### EXERCISE DETAILS
Some of the lines below need repeating. Reproduce exactly those between the lines holding "For every named" and "Proudly powered by WordPress", inclusive.

### DATA SECTION

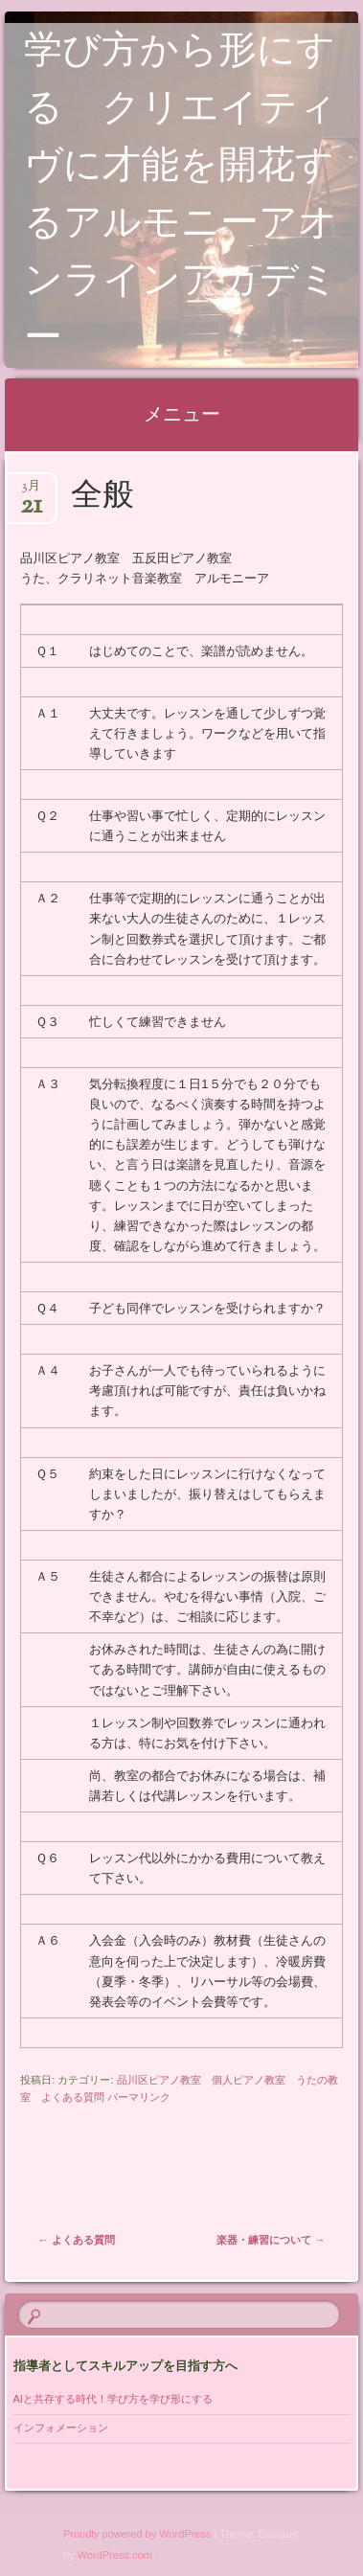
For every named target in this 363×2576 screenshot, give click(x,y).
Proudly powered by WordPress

...

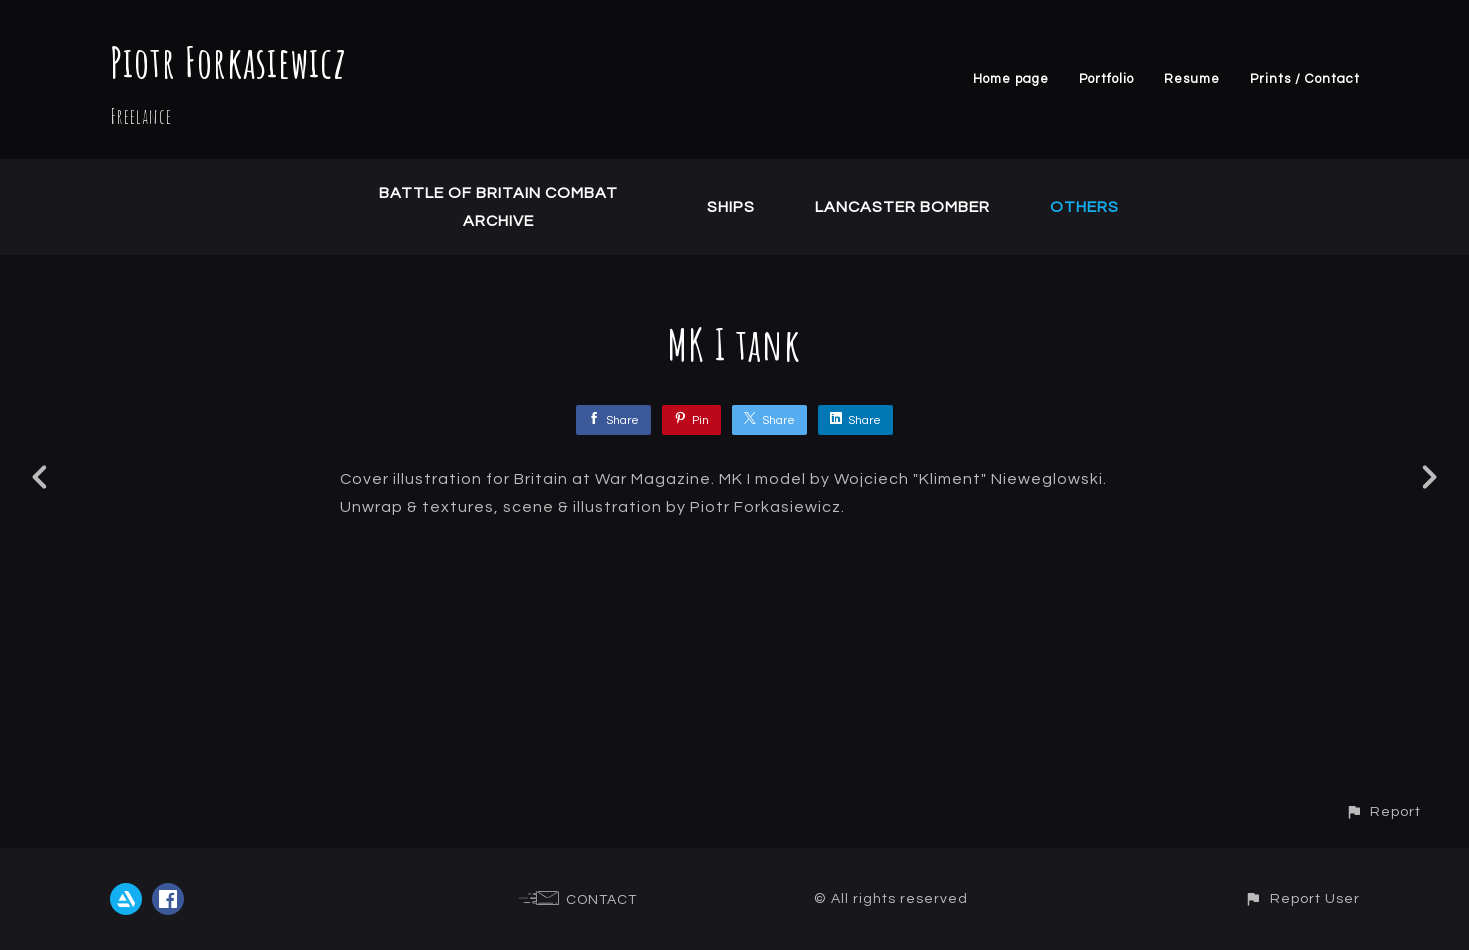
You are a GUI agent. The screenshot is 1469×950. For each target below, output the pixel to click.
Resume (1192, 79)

--

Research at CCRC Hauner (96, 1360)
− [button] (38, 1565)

### TASK ANSWER
For every named target in this 363×2576 screenshot, give click(x,y).
Proudly powered by WordPress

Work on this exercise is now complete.